Prosecutors in the Dunwoody daycare murder trial presented opening statements Tuesday morning to jurors who must decide if the defendant, Hemy Neuman, was insane when he allegedly gunned down a local father.
Prosecutor Don Geary urged jurors to reject a murder suspect's claims that he was visited by a demon who sounded like Barry White and an angel who looked like Olivia Newton-John before he shot and killed a toddler's father outside a preschool.
"I'll boil it down to a sentence: A man wanted someone else's wife so he killed her husband. He got caught," Geary said. "We ask you to return a verdict that speaks the truth."
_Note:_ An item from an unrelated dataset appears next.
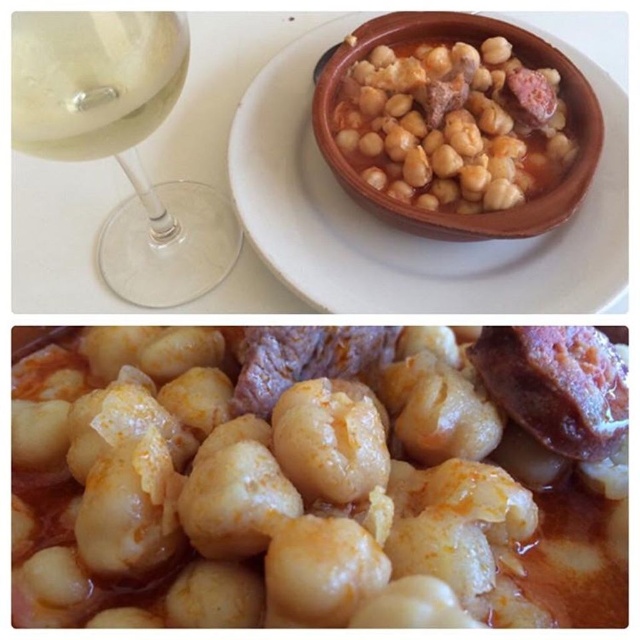 You are at a dinner table with the transparent glass wine at upper left and the terracotta bowl at upper center in front of you. If you want to pour more wine into the glass without spilling, which object should you move first and why?

You should move the transparent glass wine at upper left first because it has a lesser height compared to the terracotta bowl at upper center, making it easier to access and pour without knocking over the taller bowl.

You are a food delivery robot with a 10 inch wide tray. You need to place the glossy white gnocchi at center and the terracotta bowl at upper center onto your tray. Can you fit both items on your tray without overlapping?

The distance between the glossy white gnocchi at center and the terracotta bowl at upper center is 9.42 inches. Since your tray is 10 inches wide, you can fit both items on the tray without overlapping as the required space is less than the tray width.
The state painted a picture of Neuman as a well-educated, successful businessman who carefully planned the murder of Rusty Sneiderman in Nov. 2010. Neuman worked with Sneiderman's wife, Andrea.
Andrea choked back tears as prosecutors recalled the morning her husband was shot outside Dunwoody Prep daycare.
Andrea's attorney filed an emergency motion during the afternoon, worried she would be called first to testimony.
Her attorney said her testimony would be "devastating to [the children]."
The judge refused to hear the motion and called the jury back in.
During opening statements, Neuman's attorneys recounted Neuman's troubled upbringing by a violent father.
They also unveiled detailed records of cell phone calls, emails and texts that they said confirmed an affair was going on between Neuman and Andrea Sneiderman.
The defense team's opening statements lasted for about an hour before the judge called for a brief break.
On Monday, CBS Atlanta News spoke to former DeKalb County District Attorney J. Tom Morgan about Neuman's guilty by reason of insanity plea.
"It's going to be a very difficult row for the defense attorneys to hoe in this case because their client does not appear to have a history of mental illness," Morgan said.
Morgan pointed out that Neuman said he was not guilty of the crime in the early stages of the case, but once charged and evidence mounted, he came up with the insanity plea.
Morgan also said that the suggestion by investigators that Andrea and Neuman were having an affair could also cause jurors to take note of the plea.
"I think jurors, particularly in a case like this where it involves a love triangle, (ask) 'Is this a concocted defense to try to get out of responsibility?'" Morgan said.
Neuman's attorneys argued he was incapable of telling the difference between right and wrong when he pulled the trigger.
But Morgan said in most insanity cases, the jury does not buy the argument.
"Most insanity cases that go to trial are guilty," Morgan said.
Sneiderman's wife, Andrea, is expected to be among the first called to testify.
"The question is, what is it that she believes or could say to show that he didn't know the difference between right and wrong," said Morgan. "Did he have conversations with her? And if that is the case, why did she not alert the authorities?"